Once Upon an Input: Reasoning via Per-Instance Program Synthesis: This paper proposes PIPS (Per-Instance Program Synthesis), which iteratively refines programs through instance-level program synthesis and structured feedback, while dynamically selecting between direct reasoning and program synthesis via a confidence measure. PIPS achieves an 8.6% improvement in harmonic mean accuracy across 30 benchmarks.
Preserving LLM Capabilities through Calibration Data Curation: From Analysis to Optimization: This paper systematically investigates how compositional properties of calibration data (sequence length, sample size, source, format) and domain correspondence affect capability preservation after LLM compression. It finds that representativeness and diversity in the activation space are the fundamental determinants of calibration data quality, and proposes a three-stage calibration data curation framework, COLA.
Principled Fine-tuning of LLMs from User-Edits: A Medley of Preference, Supervision, and Reward: This paper systematically investigates how to fine-tune LLMs using user-edit data, unifying three feedback types—preference, supervision, and cost—and proposes a simple ensembling procedure that achieves robust adaptation across diverse user distributions.
Program Synthesis via Test-Time Transduction: This paper proposes SYNTRA, a framework that reframes program synthesis as transductive learning — at test time, it leverages visible test inputs and LLM judgment to iteratively eliminate inconsistent candidate program hypotheses. A greedy maximin algorithm minimizes the number of LLM queries, achieving accuracy improvements of up to 196% across 4 benchmarks.
QiMeng-SALV: Signal-Aware Learning for Verilog Code Generation: This paper proposes QiMeng-SALV, a signal-aware learning method that extracts functionally correct signal-level code snippets from partially incorrect Verilog modules as reward signals for DPO training, elevating the optimization granularity from module level to signal level and achieving SOTA on VerilogEval and RTLLM.
Searching Latent Program Spaces: This paper proposes the Latent Program Network (LPN), which uses an encoder to map input–output examples into a latent program representation, then performs gradient-based search in the latent space at test time to adapt to new tasks. LPN substantially outperforms in-context learning and test-time training methods on the ARC-AGI benchmark.
SWE-rebench: An Automated Pipeline for Task Collection and Decontaminated Evaluation of Software Engineering Agents: A fully automated pipeline is developed to continuously mine real-world software engineering interaction tasks from GitHub, producing the SWE-rebench dataset of 21,000+ executable Python tasks and a decontaminated benchmark. The work reveals that several models exhibit contamination-inflated performance on SWE-bench Verified (e.g., DeepSeek-V3: 39.7% on SWE-bench vs. 21.3% on SWE-rebench).

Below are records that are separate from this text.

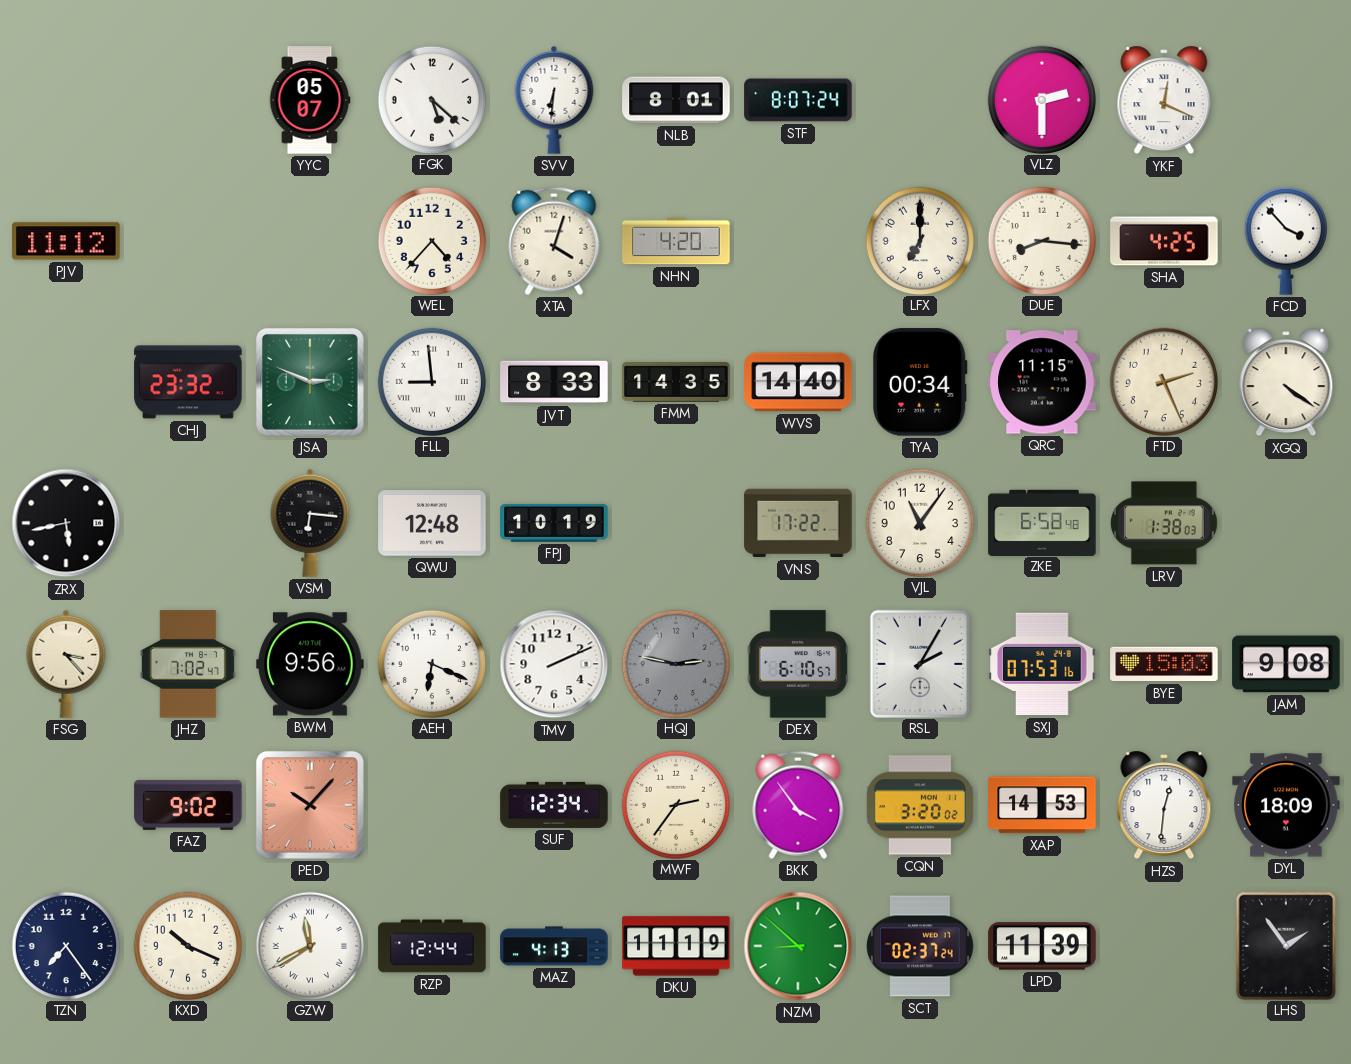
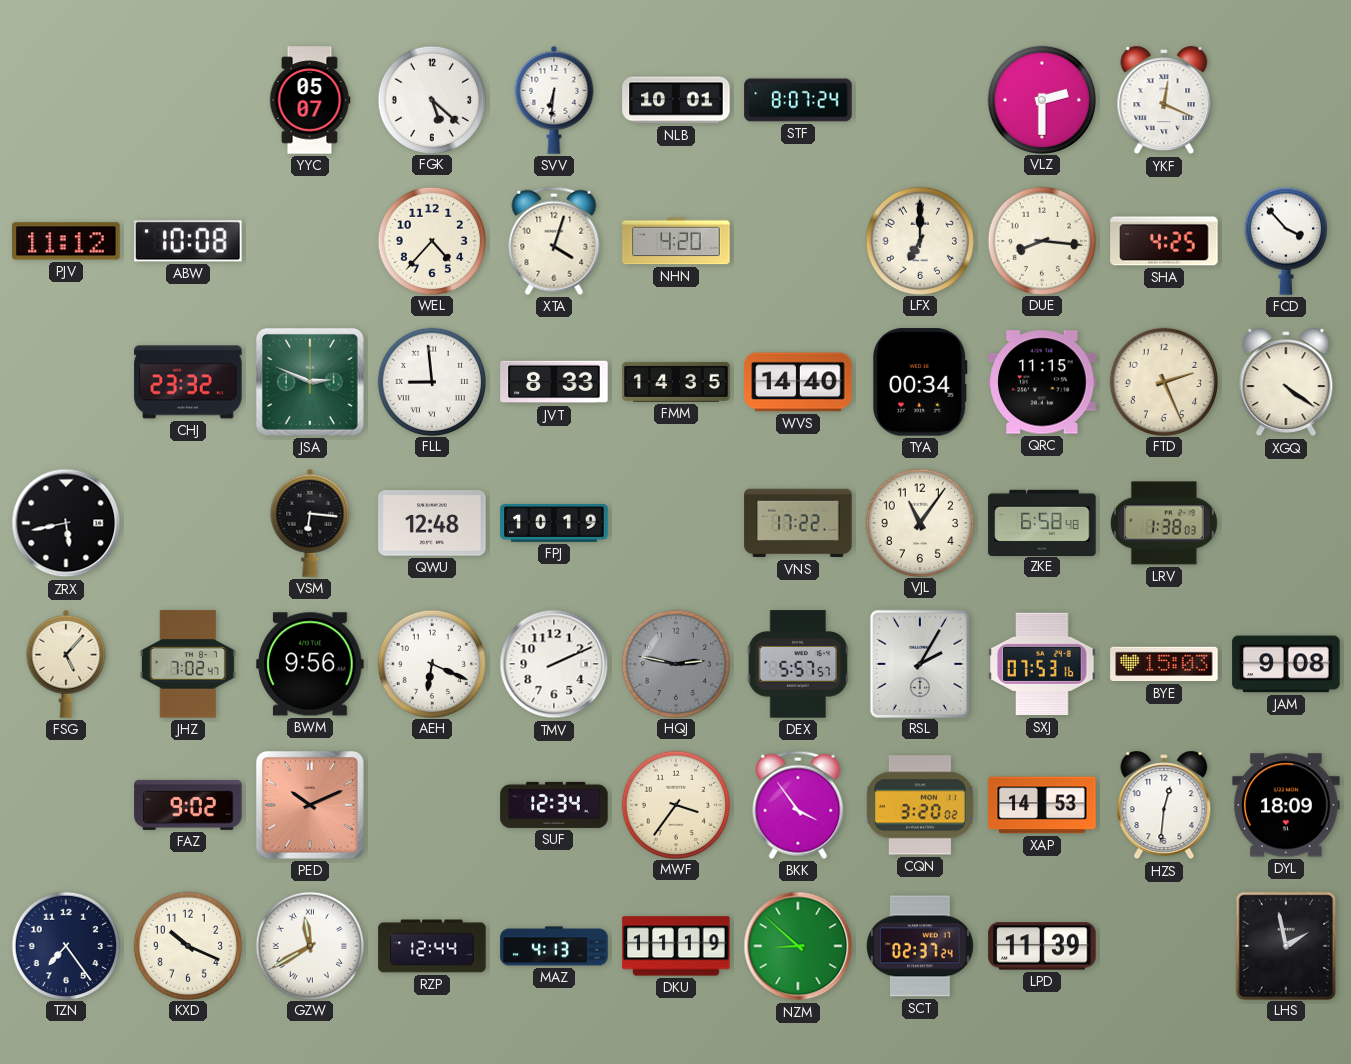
NLB: 8:01 -> 10:01
ABW: none -> 10:08
FSG: 3:23 -> 5:07
DEX: 6:10 -> 5:57
PED: 10:07 -> 10:11
MWF: 2:36 -> 3:36
LHS: 1:54 -> 1:58
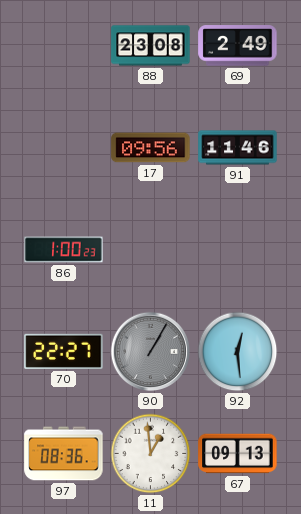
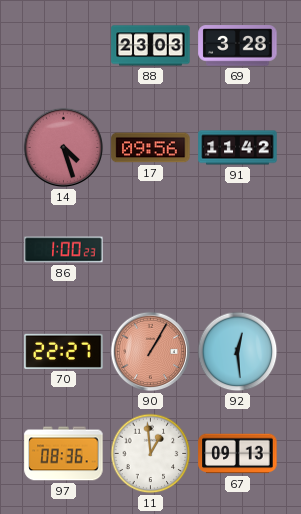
88: 23:08 -> 23:03
69: 2:49 -> 3:28
14: none -> 4:27
91: 11:46 -> 11:42
90 dial: grey -> salmon
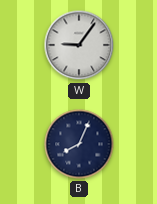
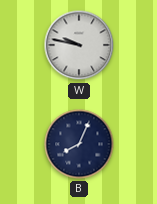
W: 9:06 -> 9:47
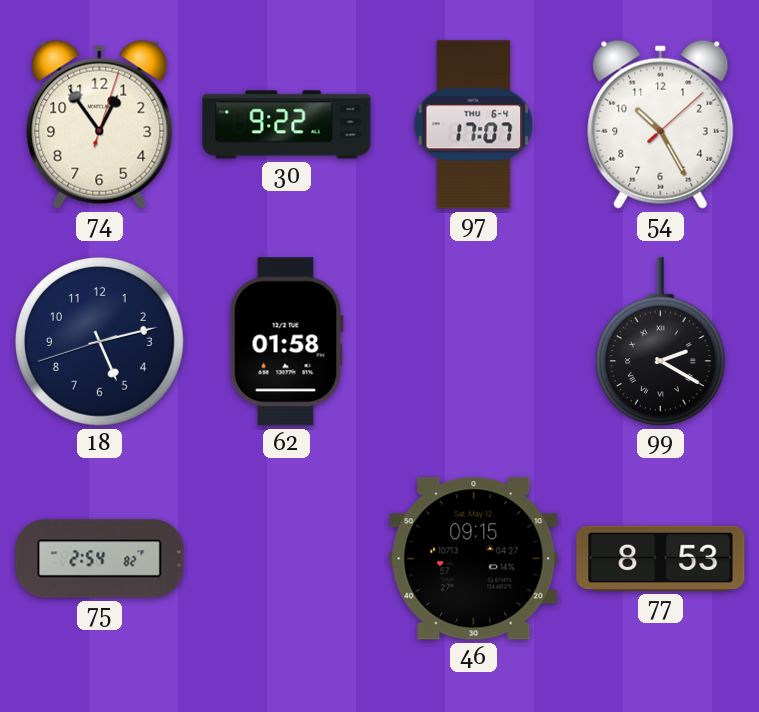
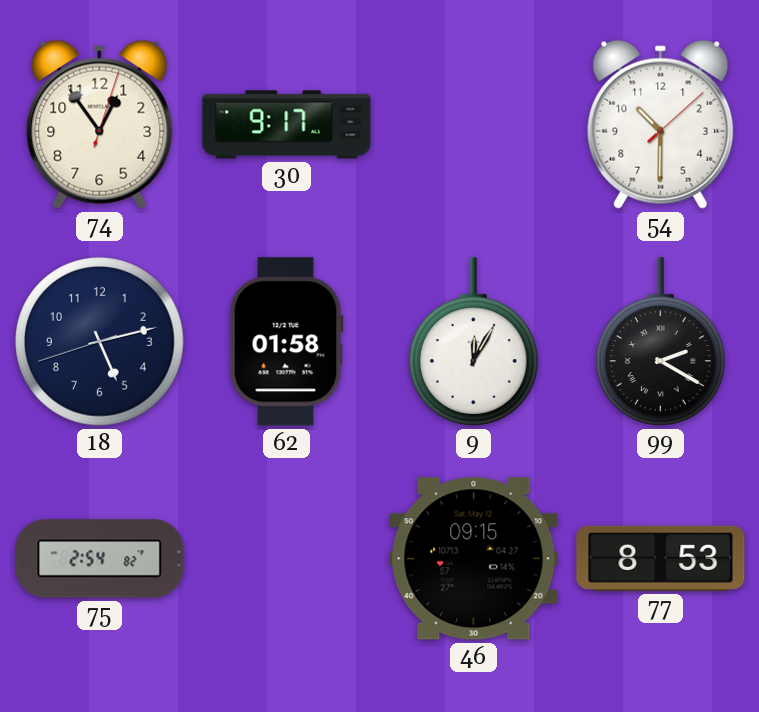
30: 9:22 -> 9:17
97: 17:07 -> none
54: 10:25 -> 10:30
9: none -> 12:05
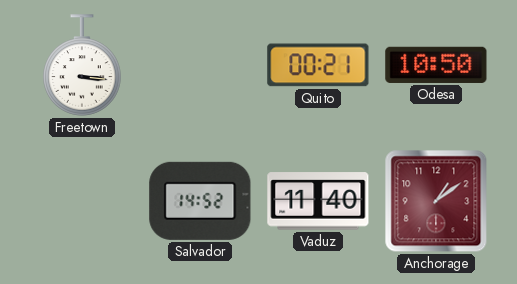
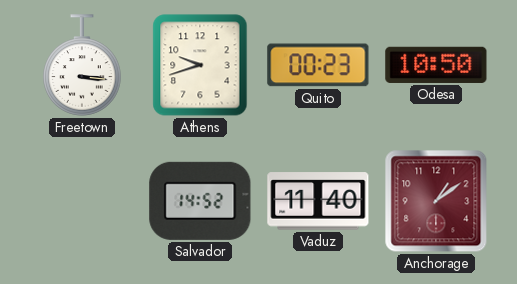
Athens: none -> 9:42
Quito: 00:21 -> 00:23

Table2LaTeX-RL: High-Fidelity LaTeX Code Generation from Table Images via Reinforced Multimodal Language Models: This paper proposes VSGRPO — a dual-reward reinforcement learning strategy based on GRPO — that jointly optimizes a structure-level reward (TEDS-Structure) and a visual fidelity reward (CW-SSIM on rendered images). The fine-tuned MLLM (only 3B parameters) surpasses GPT-4o and models with 72B+ parameters on the table-image-to-LaTeX generation task, with particularly significant gains on complex tables.
Text-to-Code Generation for Modular Building Layouts in Building Information Modeling: This paper proposes Text2MBL, a framework that translates natural language descriptions into executable BIM code (rather than coordinate sequences). Through an object-oriented code architecture and LLM fine-tuning, it enables automatic generation of modular building layouts, achieving 10%+ IoU improvement in geometric consistency over coordinate-driven methods.